He spoke in a small presentation room called Broadway I in the Saratoga Hilton at Saratoga Springs, NY, introducing for the first time the central concept behind his new novel. It was Guy Gavriel Kay giving the origin story behind Children of the Earth and Sky, due for release this Spring, and I was among the privileged few to hear him read from his new novel–the most anyone has ever learned about his latest historical fantasy.
This was only one of the many highlights over the weekend, but it was the highlight to which I had most been looking forward. I may not own Guy Kay’s complete works, but I have read them all and that includes not just Fionavar Tapestry and all of his historical fantasies, but his poetry volume Beyond this Dark House as well.
Before going into the details of his new novel that were revealed during his reading, let me at first attempt to describe my experience of what went down during the first few days (Thursday and Friday) of the World Fantasy Convention. There were many panels and big-name, even venerable, authors of both fantasy and science fiction–as well as authors of horror and weird tales, and their editors, publishers, and even some literary agents.

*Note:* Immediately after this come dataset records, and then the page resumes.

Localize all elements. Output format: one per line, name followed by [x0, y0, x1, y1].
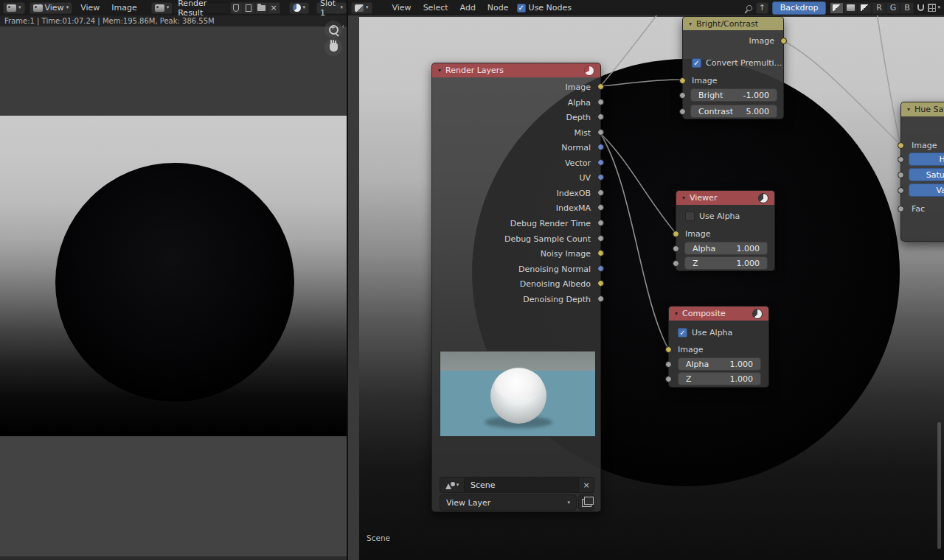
hue-slider[interactable]: Hue: [909, 153, 944, 166]
menu-select[interactable]: Select: [420, 3, 452, 13]
bright-slider[interactable]: Bright -1.000: [690, 88, 777, 102]
collapse-triangle-icon[interactable]: ▾: [907, 106, 910, 113]
input-socket[interactable]: [673, 231, 679, 237]
menu-view[interactable]: View: [389, 3, 415, 13]
value-input-socket[interactable]: [898, 187, 904, 194]
mode-dropdown[interactable]: View ▾: [30, 2, 73, 14]
node-bright-contrast[interactable]: ▾ Bright/Contrast Image ✓ Convert Premul…: [682, 16, 784, 119]
hue-input-socket[interactable]: [898, 156, 904, 163]
display-channels-dropdown[interactable]: ▾: [289, 2, 310, 14]
node-header[interactable]: ▾ Viewer: [676, 191, 774, 205]
output-socket[interactable]: [597, 159, 604, 166]
channel-color-alpha-button[interactable]: [830, 2, 844, 14]
output-socket[interactable]: [597, 235, 604, 242]
z-input-socket[interactable]: [665, 376, 672, 382]
node-header[interactable]: ▾ Bright/Contrast: [683, 17, 783, 30]
backdrop-toggle-button[interactable]: Backdrop: [772, 1, 827, 15]
collapse-triangle-icon[interactable]: ▾: [689, 21, 692, 27]
node-hue-saturation[interactable]: ▾ Hue Saturation Value Image Hue Saturat…: [900, 102, 944, 242]
output-socket[interactable]: [597, 295, 604, 302]
use-nodes-checkbox[interactable]: ✓: [517, 4, 526, 13]
node-header[interactable]: ▾ Hue Saturation Value: [901, 102, 944, 116]
gizmo-collapse-arrow[interactable]: ‹: [341, 22, 344, 30]
zoom-gizmo[interactable]: [324, 21, 342, 38]
render-layer-button[interactable]: [578, 494, 594, 511]
output-socket[interactable]: [597, 265, 604, 272]
channel-alpha-button[interactable]: [858, 2, 872, 14]
menu-add[interactable]: Add: [457, 3, 479, 13]
chevron-down-icon: ▾: [66, 5, 69, 10]
output-socket[interactable]: [780, 38, 787, 44]
scene-unlink-button[interactable]: ×: [579, 477, 594, 493]
open-image-button[interactable]: [255, 2, 268, 14]
z-slider[interactable]: Z 1.000: [684, 256, 768, 270]
snap-grid-icon[interactable]: [928, 4, 936, 12]
output-socket[interactable]: [597, 144, 604, 150]
output-socket[interactable]: [597, 204, 604, 211]
channel-red-button[interactable]: R: [872, 2, 886, 14]
alpha-input-socket[interactable]: [673, 245, 679, 252]
slot-dropdown[interactable]: Slot 1 ▾: [316, 2, 347, 14]
unlink-image-button[interactable]: ×: [268, 2, 280, 14]
pan-gizmo[interactable]: [324, 38, 342, 56]
channel-green-button[interactable]: G: [886, 2, 900, 14]
image-name-field[interactable]: Render Result: [173, 2, 229, 14]
image-browse-dropdown[interactable]: ▾: [151, 2, 173, 14]
output-socket[interactable]: [597, 189, 604, 196]
view-layer-dropdown[interactable]: View Layer ▾: [440, 494, 577, 511]
contrast-input-socket[interactable]: [679, 108, 686, 115]
pin-icon[interactable]: [745, 4, 753, 12]
input-socket[interactable]: [679, 77, 686, 84]
node-viewer[interactable]: ▾ Viewer ✓ Use Alpha Image Alpha 1.000 Z…: [676, 190, 775, 271]
editor-type-dropdown[interactable]: ▾: [351, 2, 372, 14]
z-input-socket[interactable]: [673, 260, 679, 267]
node-editor-canvas[interactable]: ▾ Render Layers Image Alpha Depth Mist N…: [348, 15, 944, 560]
z-slider[interactable]: Z 1.000: [678, 372, 761, 385]
parent-node-tree-button[interactable]: ↑: [756, 2, 768, 14]
fake-user-button[interactable]: [230, 2, 243, 14]
vertical-scrollbar[interactable]: [937, 422, 941, 549]
node-composite[interactable]: ▾ Composite ✓ Use Alpha Image Alpha 1.00…: [668, 306, 769, 388]
output-socket[interactable]: [597, 129, 604, 136]
checkbox-label: Use Alpha: [692, 328, 732, 337]
slider-value: 1.000: [730, 374, 754, 384]
output-socket[interactable]: [597, 83, 604, 90]
use-alpha-checkbox[interactable]: ✓: [685, 211, 695, 221]
input-socket[interactable]: [665, 346, 672, 353]
node-render-layers[interactable]: ▾ Render Layers Image Alpha Depth Mist N…: [431, 63, 601, 512]
alpha-slider[interactable]: Alpha 1.000: [684, 242, 768, 255]
collapse-triangle-icon[interactable]: ▾: [675, 310, 678, 317]
menu-node[interactable]: Node: [484, 3, 513, 13]
bright-input-socket[interactable]: [679, 92, 686, 99]
snapping-magnet-icon[interactable]: [917, 4, 924, 11]
convert-premul-checkbox[interactable]: ✓: [692, 58, 701, 68]
contrast-slider[interactable]: Contrast 5.000: [690, 105, 777, 118]
scene-name-field[interactable]: Scene: [465, 477, 579, 493]
fac-input-socket[interactable]: [898, 206, 904, 212]
output-socket[interactable]: [597, 113, 604, 120]
channel-color-button[interactable]: [844, 2, 858, 14]
scene-id-dropdown[interactable]: ▾: [440, 477, 465, 493]
output-socket[interactable]: [597, 174, 604, 181]
editor-type-dropdown[interactable]: ▾: [3, 2, 25, 14]
menu-image[interactable]: Image: [108, 3, 140, 13]
channel-blue-button[interactable]: B: [900, 2, 914, 14]
alpha-input-socket[interactable]: [665, 361, 672, 368]
saturation-input-socket[interactable]: [898, 172, 904, 178]
output-socket[interactable]: [597, 250, 604, 256]
node-header[interactable]: ▾ Render Layers: [432, 63, 600, 77]
image-editor-canvas[interactable]: [0, 27, 347, 560]
value-slider[interactable]: Value: [909, 183, 944, 197]
use-alpha-checkbox[interactable]: ✓: [678, 328, 687, 337]
node-header[interactable]: ▾ Composite: [669, 307, 768, 321]
input-socket[interactable]: [898, 142, 904, 149]
saturation-slider[interactable]: Saturation: [909, 168, 944, 181]
output-socket[interactable]: [597, 280, 604, 287]
menu-view[interactable]: View: [77, 3, 103, 13]
alpha-slider[interactable]: Alpha 1.000: [678, 357, 761, 371]
output-socket[interactable]: [597, 99, 604, 105]
output-socket[interactable]: [597, 220, 604, 226]
collapse-triangle-icon[interactable]: ▾: [682, 195, 685, 201]
collapse-triangle-icon[interactable]: ▾: [438, 67, 441, 74]
new-image-button[interactable]: [243, 2, 255, 14]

I arrived late Thursday evening, but I was on time to attend three plays by Lord Dunsany. The tone of the these plays was British-mannered and satirical and included play where a thief gone to heaven strives to break the lock of the pearly gates–but finds only the stars of the firmament on the other side.

I was rooming at the convention with a celebrity, as I discovered, although to me he was just a normal guy I was able to connect with in order to share a room: Usman T. Malik is an author of weird fiction and very popular in Pakistan, the first from his country to win a Bram Stoker Award. His story “Resurrection Points” was published in Year’s Best Weird Fiction, Vol. II, which was one of the many books I bought at the convention.
Upon first entering the convention, we were handed canvas bags loaded with 4-5 free books. Already this was more books than I had anticipated bringing home, but then again, I had yet to learn the ways of World Fantasy. These books included an ARC (Advance Reading Copy) of soon-to-be-released novel The Alchemist’s Council by Cynthia Masson, which I will strive to write a review for before its release date.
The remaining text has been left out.